Within your genome, or entire set of genes, 50% is composed of transposable elements. For the non-scientific that means you are 50% parasite. Odder still, the parasites tend to jump onto sperm and egg cells in their driving need to replicate to the next generation, thus earning the nickname “jumping genes.”
For some egg or sperm cells (gametes), that invasion is devastating, causing strands of DNA to either break or shatter, causing an inability to produce healthy reproductive cells. For other, more genetically tolerant gametes, the jumping gene may not break them, but may cause the offspring to be born with genetic disorders.

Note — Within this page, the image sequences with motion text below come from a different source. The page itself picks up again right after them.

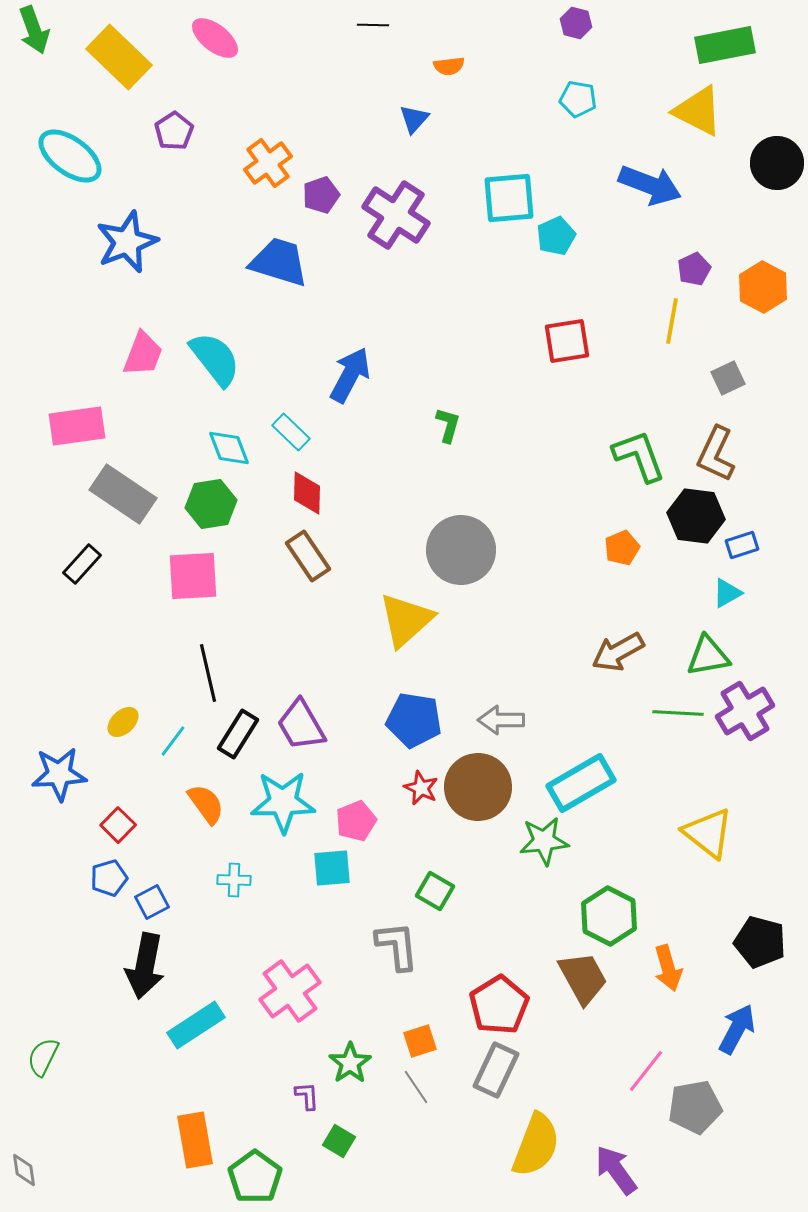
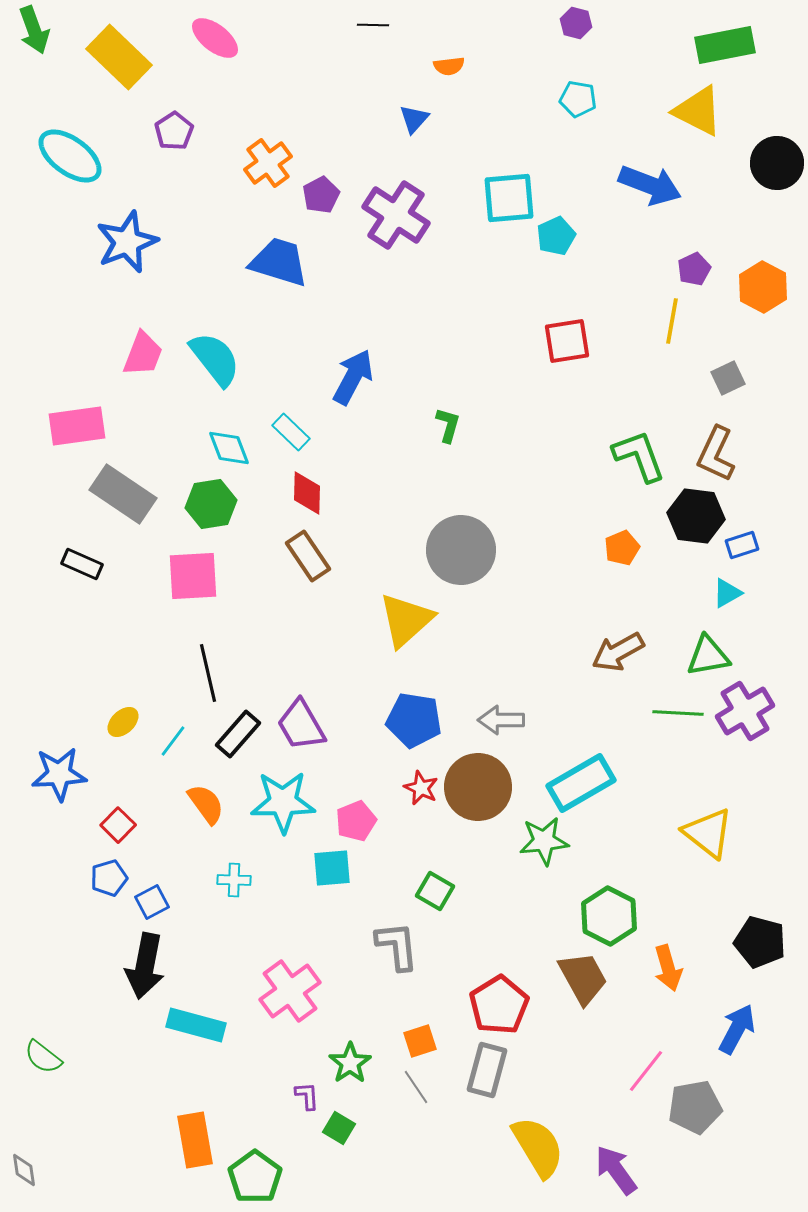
purple pentagon at (321, 195): rotated 9 degrees counterclockwise
blue arrow at (350, 375): moved 3 px right, 2 px down
black rectangle at (82, 564): rotated 72 degrees clockwise
black rectangle at (238, 734): rotated 9 degrees clockwise
cyan rectangle at (196, 1025): rotated 48 degrees clockwise
green semicircle at (43, 1057): rotated 78 degrees counterclockwise
gray rectangle at (496, 1070): moved 9 px left; rotated 10 degrees counterclockwise
green square at (339, 1141): moved 13 px up
yellow semicircle at (536, 1145): moved 2 px right, 2 px down; rotated 52 degrees counterclockwise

“We’re trying to determine how a developing gamete might be able to persist despite this damage from the jumping genes,” said evolutionary geneticist Erin Kelleher, associate professor of biology and biochemistry at the University of Houston who was awarded $1.8 million from the National Institute of General Medical Sciences to conduct her research. Kelleher previously published findings on how a gene called the bruno gene, which regulates development of the egg, influences tolerance in the fruit fly genetic model Drosophila melanogaster.
Surviving in the face of invasion is also what tumors do, as jumping genes cause chaos and mutations in them.
“Transposable element activity is implicated in the onset and progression of many tumor types and age-related neurodegenerative diseases,” said Kelleher. “Understanding how specific genetic variants of bruno provide tolerance to developing fruit fly eggs may point to similar mechanisms in tumor cells.”
Because jumping genes impact egg production, tolerance may be an adaptive trait that allows some individuals to reproduce more than others. By studying fruit flies collected in the past and comparing them to contemporary fruit flies, Kelleher is asking whether tolerant individuals have become more common through natural selection.
Kelleher will combine genetic analysis of mutant gene formations, or alleles, with bruno variants isolated from Drosphila populations, to reveal the underlying mechanism and recent evolutionary history of bruno-dependent tolerance.